Some months back I watched Layer Cake. It seems odd that I hadn’t brought it up yet, but that does seem to be the case. Regardless, I had not originally been interested as I assumed that it was just another new thing on par with those recent remakes of old British crime movies. But no, I was wrong. it’s actually pretty great. It was the first (and so far, only) movie I’d seen with Daniel Craig and it was all around enjoyable. And it makes yet another great British crime movie, this time with the always engaging story of an old pro who wants to make his last big score and go straight. Of course, there are forcing acting against our unnamed protagonist to stop him from getting straight… And they involve terrible double-crossings, Serbians, Ecstasy (with an X) some great violence and a great twist that I didn’t see coming at all. In addition to a great job by Craig, it also features great roles for Colm Meaney and Michael Gambon. Highly recommended.
We also watched one that we had queued forever, as it sounded like something that we would want to see, but didn’t know if we would ever get around to it. Well, we did. The Straight Story. I dunno. it was charming great and fun, not much else to say about it. One of those based on a true story of a man who travels hundreds of miles down the highway on a riding mower to see his estranged and dying brother. So you see lots of scenes of his nay-sayers at the beginning, and spend lots of time watching his rather slow progress. But it’s a sweet, if a little odd, story.
We also watched Once. A charming love story about musicians… I know that sounds terrible, but it actually isn’t.

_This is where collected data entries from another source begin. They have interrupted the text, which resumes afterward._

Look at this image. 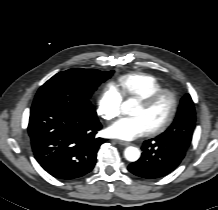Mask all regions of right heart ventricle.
<instances>
[{
	"label": "right heart ventricle",
	"mask_w": 218,
	"mask_h": 210,
	"mask_svg": "<svg viewBox=\"0 0 218 210\" xmlns=\"http://www.w3.org/2000/svg\"><path fill=\"white\" fill-rule=\"evenodd\" d=\"M122 98L141 99L153 92L164 89L163 83L155 76L142 72L120 76L113 84Z\"/></svg>",
	"instance_id": "right-heart-ventricle-1"
}]
</instances>
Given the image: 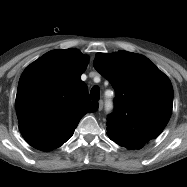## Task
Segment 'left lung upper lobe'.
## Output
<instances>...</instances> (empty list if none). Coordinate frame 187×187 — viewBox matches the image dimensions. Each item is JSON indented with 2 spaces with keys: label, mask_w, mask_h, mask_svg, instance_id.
Instances as JSON below:
<instances>
[{
  "label": "left lung upper lobe",
  "mask_w": 187,
  "mask_h": 187,
  "mask_svg": "<svg viewBox=\"0 0 187 187\" xmlns=\"http://www.w3.org/2000/svg\"><path fill=\"white\" fill-rule=\"evenodd\" d=\"M93 65L115 89V109L107 118L110 139L140 149L159 136L172 113L169 78L145 56L127 51L97 53Z\"/></svg>",
  "instance_id": "left-lung-upper-lobe-1"
}]
</instances>
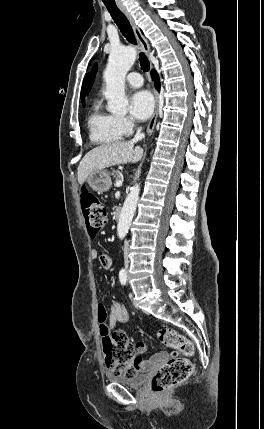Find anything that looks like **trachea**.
Instances as JSON below:
<instances>
[{
  "label": "trachea",
  "mask_w": 264,
  "mask_h": 429,
  "mask_svg": "<svg viewBox=\"0 0 264 429\" xmlns=\"http://www.w3.org/2000/svg\"><path fill=\"white\" fill-rule=\"evenodd\" d=\"M109 11L112 19L117 24L123 36L132 44H136V39L132 30V27L124 15V13L117 7L116 4H105ZM140 66L144 72H147L150 68L149 60L143 52L139 54Z\"/></svg>",
  "instance_id": "obj_1"
}]
</instances>
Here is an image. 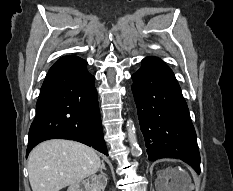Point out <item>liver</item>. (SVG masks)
Listing matches in <instances>:
<instances>
[{
  "label": "liver",
  "mask_w": 233,
  "mask_h": 191,
  "mask_svg": "<svg viewBox=\"0 0 233 191\" xmlns=\"http://www.w3.org/2000/svg\"><path fill=\"white\" fill-rule=\"evenodd\" d=\"M95 150L79 142L52 139L29 154L28 172L32 191H59L95 174L100 168Z\"/></svg>",
  "instance_id": "obj_1"
}]
</instances>
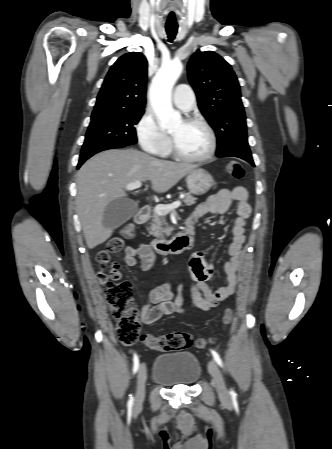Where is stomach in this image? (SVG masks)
Listing matches in <instances>:
<instances>
[{"instance_id": "obj_1", "label": "stomach", "mask_w": 332, "mask_h": 449, "mask_svg": "<svg viewBox=\"0 0 332 449\" xmlns=\"http://www.w3.org/2000/svg\"><path fill=\"white\" fill-rule=\"evenodd\" d=\"M186 183L190 193L203 195L213 186L214 180L206 170L198 168L187 175Z\"/></svg>"}]
</instances>
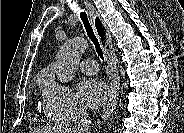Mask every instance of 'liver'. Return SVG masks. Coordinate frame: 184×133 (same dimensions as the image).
Returning a JSON list of instances; mask_svg holds the SVG:
<instances>
[{
  "label": "liver",
  "mask_w": 184,
  "mask_h": 133,
  "mask_svg": "<svg viewBox=\"0 0 184 133\" xmlns=\"http://www.w3.org/2000/svg\"><path fill=\"white\" fill-rule=\"evenodd\" d=\"M35 133H74L70 128L64 127H44L40 129H35Z\"/></svg>",
  "instance_id": "liver-1"
}]
</instances>
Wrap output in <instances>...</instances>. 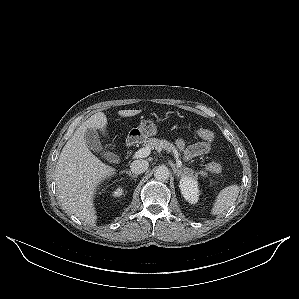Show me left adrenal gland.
I'll list each match as a JSON object with an SVG mask.
<instances>
[{"label":"left adrenal gland","mask_w":299,"mask_h":299,"mask_svg":"<svg viewBox=\"0 0 299 299\" xmlns=\"http://www.w3.org/2000/svg\"><path fill=\"white\" fill-rule=\"evenodd\" d=\"M174 173H176V175H177V176H180V175H182V172H181V170H180V169H178V168H176V167H174Z\"/></svg>","instance_id":"a2214340"}]
</instances>
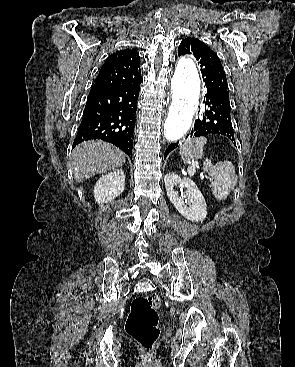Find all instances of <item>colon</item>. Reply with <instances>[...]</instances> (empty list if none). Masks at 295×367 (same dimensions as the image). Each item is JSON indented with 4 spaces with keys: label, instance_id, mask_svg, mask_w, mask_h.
Returning <instances> with one entry per match:
<instances>
[{
    "label": "colon",
    "instance_id": "1",
    "mask_svg": "<svg viewBox=\"0 0 295 367\" xmlns=\"http://www.w3.org/2000/svg\"><path fill=\"white\" fill-rule=\"evenodd\" d=\"M159 307L160 299L157 296H138L131 303L125 324L126 332L140 344L147 357L151 356L160 335Z\"/></svg>",
    "mask_w": 295,
    "mask_h": 367
}]
</instances>
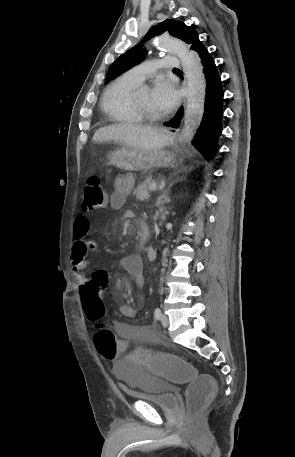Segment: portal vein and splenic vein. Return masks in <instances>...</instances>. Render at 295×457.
<instances>
[{
    "label": "portal vein and splenic vein",
    "instance_id": "1",
    "mask_svg": "<svg viewBox=\"0 0 295 457\" xmlns=\"http://www.w3.org/2000/svg\"><path fill=\"white\" fill-rule=\"evenodd\" d=\"M157 187V184L156 183H152L150 186H149V190L153 191L155 190Z\"/></svg>",
    "mask_w": 295,
    "mask_h": 457
}]
</instances>
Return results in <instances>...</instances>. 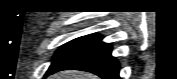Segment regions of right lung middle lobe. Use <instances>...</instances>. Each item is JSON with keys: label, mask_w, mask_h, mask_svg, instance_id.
<instances>
[{"label": "right lung middle lobe", "mask_w": 177, "mask_h": 79, "mask_svg": "<svg viewBox=\"0 0 177 79\" xmlns=\"http://www.w3.org/2000/svg\"><path fill=\"white\" fill-rule=\"evenodd\" d=\"M89 36H83L77 39H74L65 45H63L55 54L54 61L52 62V65L50 68L57 65L63 58H65L69 53H71L73 50H75L77 47H79L82 43H84ZM49 68V69H50Z\"/></svg>", "instance_id": "dd1d6c3e"}]
</instances>
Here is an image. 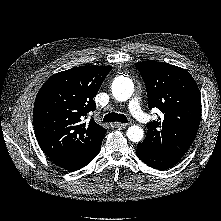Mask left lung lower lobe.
Instances as JSON below:
<instances>
[{"label":"left lung lower lobe","instance_id":"1","mask_svg":"<svg viewBox=\"0 0 221 221\" xmlns=\"http://www.w3.org/2000/svg\"><path fill=\"white\" fill-rule=\"evenodd\" d=\"M136 154L148 166L158 170L170 168L180 161V159L158 153L142 143L138 144Z\"/></svg>","mask_w":221,"mask_h":221}]
</instances>
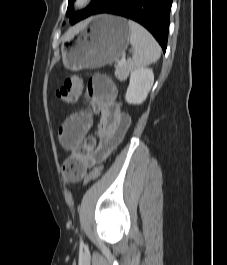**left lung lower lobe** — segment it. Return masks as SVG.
<instances>
[{"instance_id":"0a47b994","label":"left lung lower lobe","mask_w":227,"mask_h":265,"mask_svg":"<svg viewBox=\"0 0 227 265\" xmlns=\"http://www.w3.org/2000/svg\"><path fill=\"white\" fill-rule=\"evenodd\" d=\"M172 0H106L91 15L109 13L132 19L148 29L166 51Z\"/></svg>"}]
</instances>
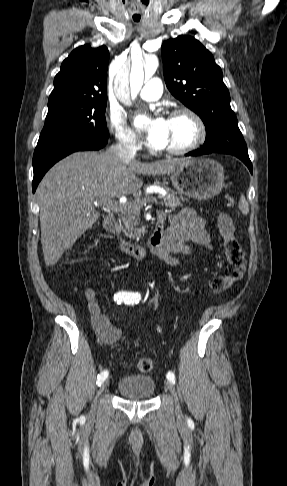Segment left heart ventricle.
Instances as JSON below:
<instances>
[{"label":"left heart ventricle","instance_id":"left-heart-ventricle-1","mask_svg":"<svg viewBox=\"0 0 287 486\" xmlns=\"http://www.w3.org/2000/svg\"><path fill=\"white\" fill-rule=\"evenodd\" d=\"M195 136V127L187 117L167 120V130L163 149L187 145Z\"/></svg>","mask_w":287,"mask_h":486}]
</instances>
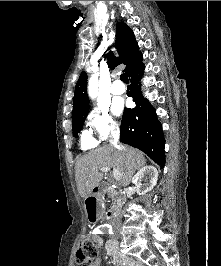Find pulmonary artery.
Returning a JSON list of instances; mask_svg holds the SVG:
<instances>
[{"label": "pulmonary artery", "instance_id": "e3ab8cb5", "mask_svg": "<svg viewBox=\"0 0 221 266\" xmlns=\"http://www.w3.org/2000/svg\"><path fill=\"white\" fill-rule=\"evenodd\" d=\"M110 90L115 95H121L125 92V86L120 81L116 80L112 83Z\"/></svg>", "mask_w": 221, "mask_h": 266}]
</instances>
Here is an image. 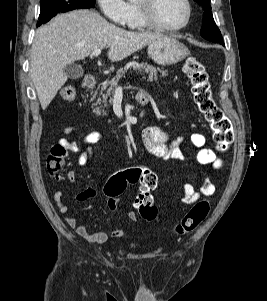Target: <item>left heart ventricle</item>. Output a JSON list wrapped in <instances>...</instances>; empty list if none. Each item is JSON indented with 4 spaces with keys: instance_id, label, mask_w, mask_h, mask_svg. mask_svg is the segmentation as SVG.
<instances>
[{
    "instance_id": "obj_1",
    "label": "left heart ventricle",
    "mask_w": 267,
    "mask_h": 301,
    "mask_svg": "<svg viewBox=\"0 0 267 301\" xmlns=\"http://www.w3.org/2000/svg\"><path fill=\"white\" fill-rule=\"evenodd\" d=\"M186 12L183 0H157L154 7L156 18L161 23L170 26L182 23L186 17Z\"/></svg>"
}]
</instances>
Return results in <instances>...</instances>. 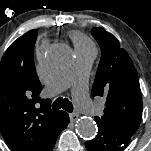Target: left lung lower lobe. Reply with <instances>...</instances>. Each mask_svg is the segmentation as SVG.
I'll list each match as a JSON object with an SVG mask.
<instances>
[{
	"label": "left lung lower lobe",
	"instance_id": "obj_1",
	"mask_svg": "<svg viewBox=\"0 0 151 151\" xmlns=\"http://www.w3.org/2000/svg\"><path fill=\"white\" fill-rule=\"evenodd\" d=\"M131 136L98 125V135L85 143L88 151H123Z\"/></svg>",
	"mask_w": 151,
	"mask_h": 151
}]
</instances>
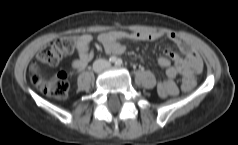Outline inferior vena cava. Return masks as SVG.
I'll list each match as a JSON object with an SVG mask.
<instances>
[{"label": "inferior vena cava", "instance_id": "obj_1", "mask_svg": "<svg viewBox=\"0 0 238 145\" xmlns=\"http://www.w3.org/2000/svg\"><path fill=\"white\" fill-rule=\"evenodd\" d=\"M109 65L108 61L105 59H97L93 63V69L96 72L102 71L104 68H106Z\"/></svg>", "mask_w": 238, "mask_h": 145}]
</instances>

A street musician in Dublin meets a girl and they start an awkward relationship as he tries to put together a good demo.
And then The Diving Bell and The Butterfly. Another one based on a true story, this time about the editor of Elle who was felled by a terrible stroke that left him unable to do much of anything except for blink. Using his blinking eye, he dictated a book and this is the story of how that came about. It is filmed from his perspective and it includes interactions with visitors and therapists and his fantasies, memories and dreams. It is a fascinating story, that could seem terrible if it wasn’t so well portrayed. As is, it seems more uplifting and invigorating then depressing. His writings and thoughts are very intelligent and thoughtful and the movie is incredibly well shot. it is just a great film that is very engrossing, though-provoking and wonderful to watch.
Then in the self-biography vein, we watched 51 Birch Street. Another one of those documentaries where there was a family member who had a long history of filming the family, and then something happened. In this case, it was a son who filmed his parents. His mother who he was very close with and his father, who he was not. When his mother died suddenly, his father quickly hooks up with an old secretary of his from decades back and they decide to get married and he sells the family home. It is basically the son using his old footage and some new footage to understand how his father could move on so quickly from the death of his wife of over fifty years and leave the home that had been the family home for so long.